9 Mai 2017 , Rédigé par jeuxvideo-world Publié dans #Tests PS4

Une longue attente de 13 ans au point de ne plus croire à un éventuel retour de la licence. On parle d'une époque PS2 et Xbox si lointaine mais terriblement séduisante. La magie opère et l'attente est récompensée, la licence Syberia est de retour pour le plus grand plaisir des amateurs de point'n click. Disponible depuis le 20 avril 2017, un troisième volet fait son apparition sous le nom de Syberia 3. Suite directe ou spin-off ? Changement de genre ou continuité ? Beaucoup de questions et une folle envie de se plonger dans cette aventure que l'on espère aussi bonne que les deux précédentes...

On commence par la réalisation du jeu, et là notre engouement redescend d'un seul coup. En effet on va rapidement découvrir de nombreuses zones d'ombres au tableau. Justement en parlant de tableau, il faut d'abord avouer que la direction artistique de ce troisième opus reste toujours aussi brillante et savoureuse dont certains passages font effectivement office de tableaux. Ce style graphique combiné à un univers très soigné, des décors variés et colorés, permettent d'obtenir de jolis passages. Malheureusement cette dimension artistique passe trop souvent en arrière-plan à cause de nombreux problèmes techniques. C'est tout de même frustrant de savoir que le développement du jeu est très long (et un peu chaotique) et que le résultat soit si faible sur la partie technique. Il est question de la version PlayStation 4 (mais les autres versions disposent des mêmes qualités et défauts) et très franchement c'est moyen pour le genre.

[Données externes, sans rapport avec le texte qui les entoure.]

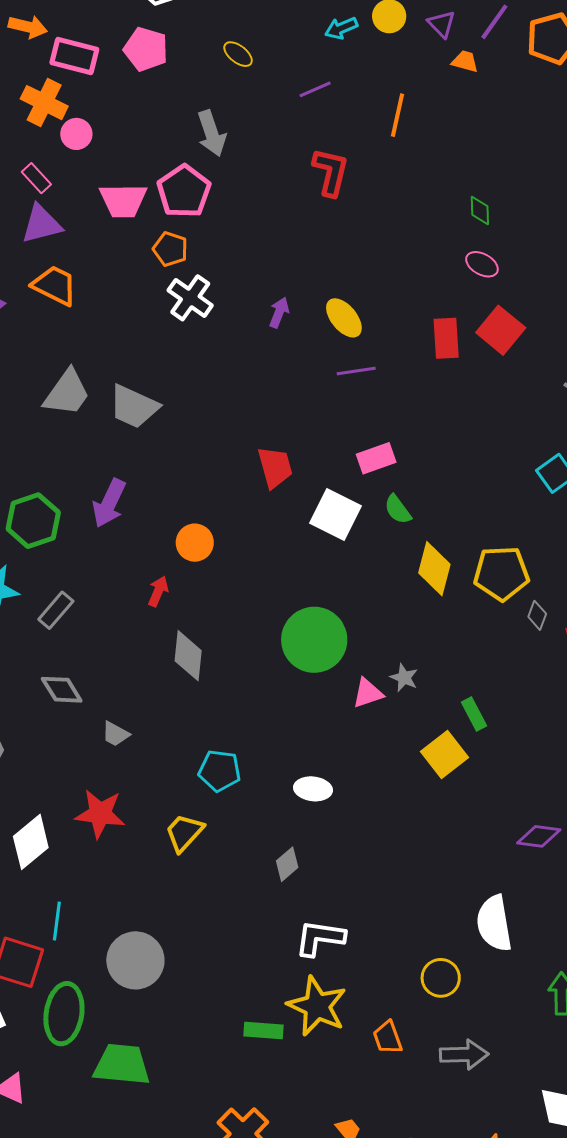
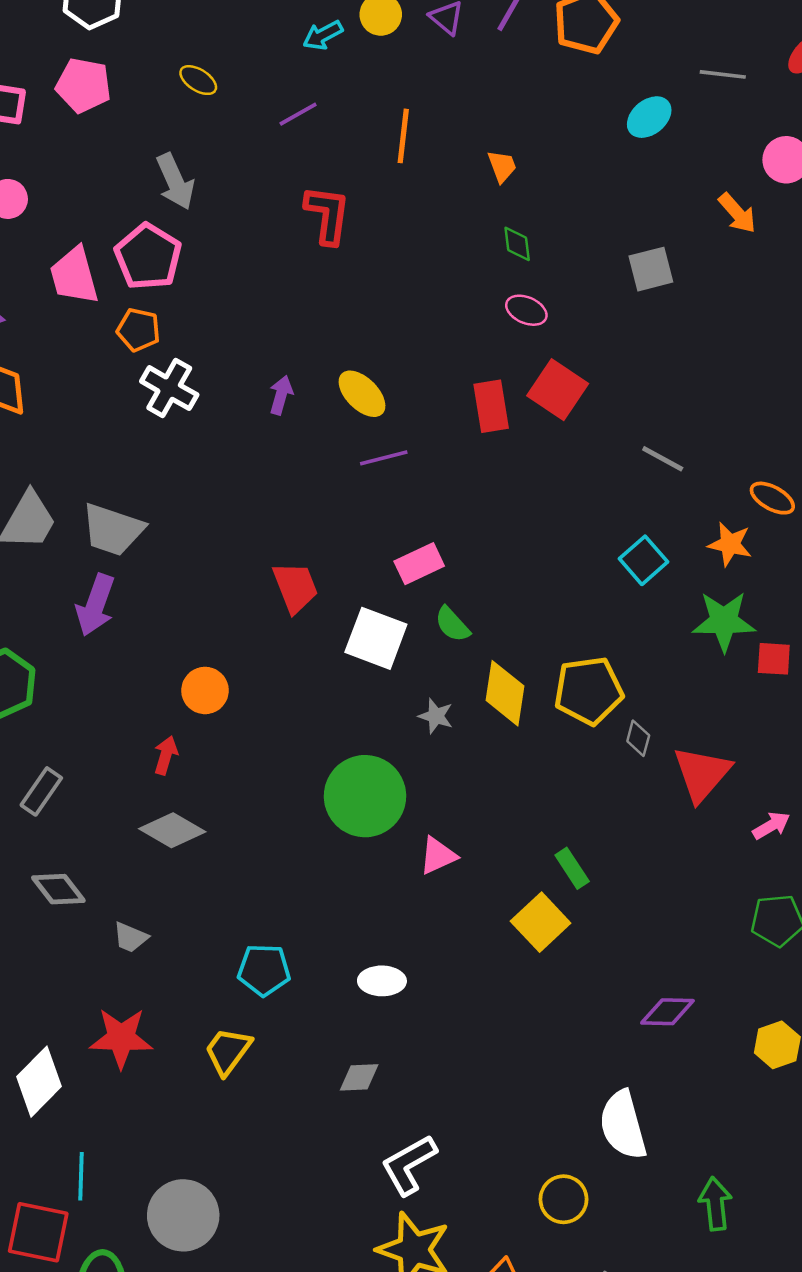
orange trapezoid: (465, 61) -> (502, 166), moved, turned 60
pink trapezoid: (123, 201) -> (74, 276), turned 81
purple arrow: (109, 503) -> (95, 605), moved
gray diamond: (188, 656) -> (172, 830), moved, turned -60
gray star: (404, 678) -> (436, 716), moved
gray diamond: (287, 864) -> (359, 1077), turned 44
white L-shape: (320, 938) -> (409, 1165), turned -32

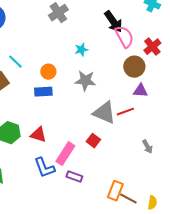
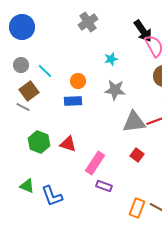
gray triangle: (104, 113) -> (134, 122), turned -30
red square: (93, 141) -> (137, 155), moved
blue L-shape: (44, 168) -> (52, 196), moved
orange rectangle: (115, 191) -> (137, 208), moved

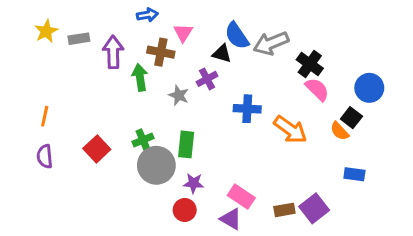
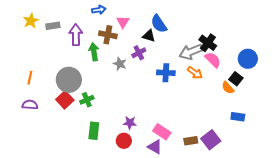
gray arrow: (271, 43) -> (191, 52), moved
orange arrow: (290, 130) -> (195, 73), moved, size x0.7
green cross: (143, 140) -> (87, 100), moved
green rectangle: (186, 144) -> (94, 131), moved
purple semicircle: (45, 156) -> (30, 105), turned 98
gray circle: (156, 165) -> (69, 80), moved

Si les décors sont variés, la conception des niveaux se révèle trop maigre dans ses volumes et pas assez vivante, le sentiment de barrière est très souvent présent. Quelques ralentissements s'invitent durant l'aventure tandis que les temps de chargements se montrent trop longs. Une réalisation pas au goût du jour notamment en matière d'animations (bras, jambes, visages). Difficile de ne pas cacher sa déception lorsqu'on découvre les animations vraiment raides des différents personnages. Il règne clairement une rigidité générale dans le comportement de l'ensemble des protagonistes du jeu, principaux et secondaires. Que dire également de ces murs invisibles particulièrement pénibles et nombreux ou encore d'une synchronisation labiale pas du tout au point (cet aspect négatif est malheureusement très fréquent). Dommage car le charme de la licence est bien là et devrait séduire un grand nombre de joueurs à condition de faire un effort sur une technique qui n'est pas digne de la génération de consoles actuelle. 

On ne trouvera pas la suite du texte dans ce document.